Beginning of the end of confinement
In our note on “the safety net is in place” (26 Feb) we wrote that two events were likely to be central in the fight against the coronavirus; the creation of an antiviral product to reduce the symptoms and the creation of a proper vaccine. Those two are still correct, but a new, very important earlier step has become clear in the past weeks; a faster test procedure that allows to test asymptomatic individuals for having the virus or having had the virus. A first version of the test kits has already been tested and failed spectacularly. A host of companies are now trying to set things right and it is only a question of time before these new tests will be available.
The current tests only establish whether a person is infected at the time of the test. The new tests are central because it enables researchers and health officials to get a grip of the “dark number”, ie. people who had so far not been tested and might have or have had the virus with very light symptoms or no symptoms at all. This is important because it can lead to an accurate understanding of the real spread of the virus. Equally important, it makes it possible to understand how many people have gained immunity against the virus.
So far it is the assumption that having been infected also mean that the individuals will also be immune to the disease, at least for a while. This is of enormous economic importance, given that some 4 bn of the world’s 7.8 bn people are now under some sort “social distancing” measures and some 90% of the worlds school pupils are affected by school closures – this entails huge economic costs. If the new tests can disclose how many unknown cases exist and how many people have gained immunity, it would make sense to gradually lift the limitations on social contact. This would allow people younger than, say 45 years of age to return to the labour market. Social distancing measures could then gradually be lifted for the 45 to 55-year olds, for the 55 to 65-year olds and then the oldest.
This could happen as new testing provides a reliable picture of the infection patterns and as an antiviral treatment will be able to reduce the symptoms of the older sufferers, reducing the pressure on the health systems. On a different note, across the globe, while the number of cases is still growing, they are currently growing at a slower pace. The same goes for the death count. Several explanations are possible: One is that social distancing measures are actually working. Another is that the “Dark Number” of unrecognised (and possibly asymptomatic) cases is high enough that “herd immunity” is appearing. While it is still early days, we believe that there is a reasonable reason to be optimistic that the social distancing measures will be phased out gradually, beginning in April for the countries with the lowest growth rates of the infection.

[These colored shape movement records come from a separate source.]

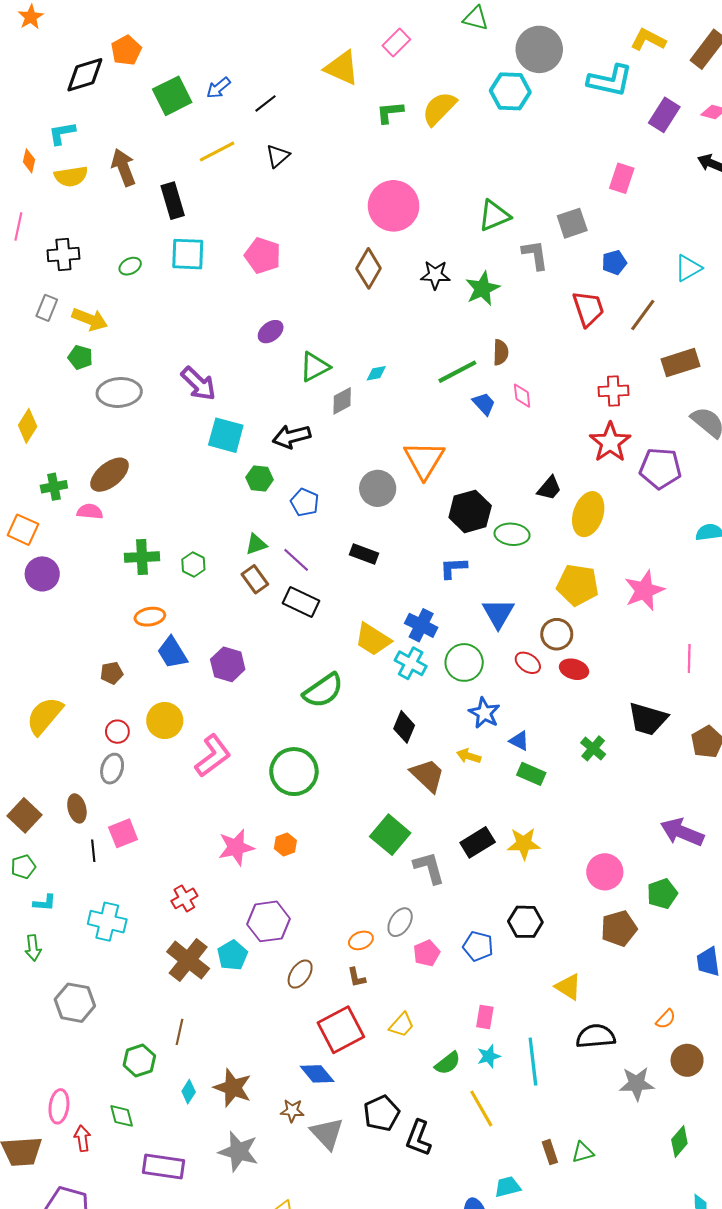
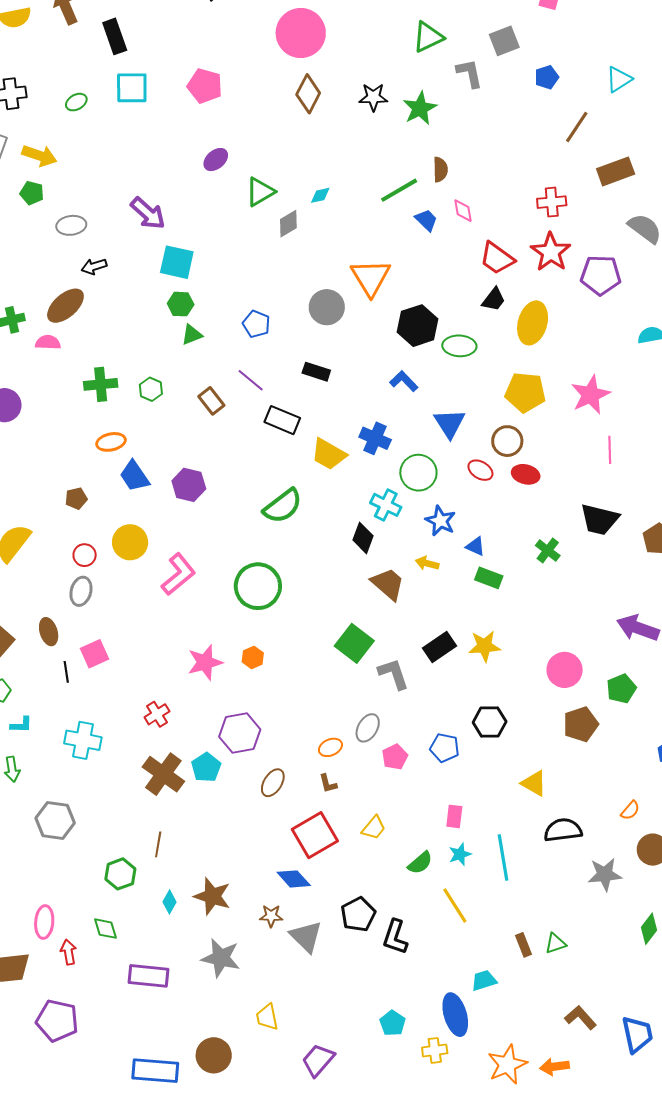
pink circle: (394, 206) -> (301, 33), moved
red trapezoid: (588, 309) -> (497, 258), moved, turned 147
gray ellipse: (119, 392) -> (71, 225), size x0.7
black arrow: (292, 437) -> (94, 266), moved, size x0.7
green hexagon: (260, 478) -> (181, 304), moved
green triangle: (256, 544) -> (192, 335), moved
blue L-shape: (453, 568) -> (404, 381), turned 52
black rectangle: (301, 602) -> (282, 420), moved
pink line: (689, 659) -> (610, 450), moved
cyan cross: (411, 663) -> (386, 505), moved

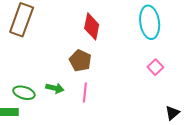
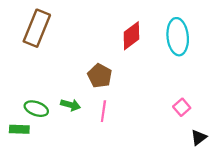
red diamond: (92, 26) -> (131, 36), moved, turned 40
pink square: (155, 67) -> (182, 107), moved

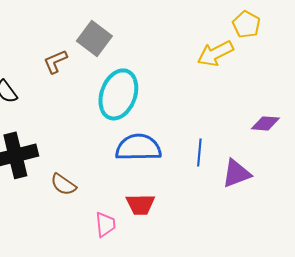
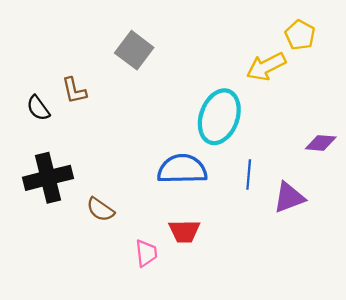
brown L-shape: (55, 61) -> (74, 91), moved, turned -80
cyan ellipse: (118, 94) -> (219, 117), moved

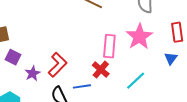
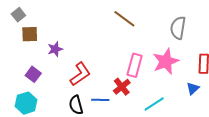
purple square: (13, 57) -> (33, 74), moved
purple star: (33, 73) -> (55, 49), moved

With a model-based investment framework like ours, any external communication easily becomes challenging. We therefore put special effort to our verbal communication. We reach our investment decisions on the basis of systematic approach where we on a daily basis aggregate a number of economic and financial data into four different categories. We refer to them as; Fundamentals, Volatility & Correlations, Market Intelligence and Technical factors. We have learnt that the influence of these four groups vary over time, reflecting the changing dynamics of the markets. The slower indicators are important and will take over as the markets calm down. Meanwhile, in volatile markets as we have seen since 21 February, it has been no surprise to us to observe that the faster moving indicators have been far better at explaining the market behaviour as described in the note “A concerted effort” (20 March). Most of the faster moving indicators belong to the categories of Technical factors and Market intelligence, since these tend to reflect market sentiment and expectations – these two factors continue to exhibit rapid improvement.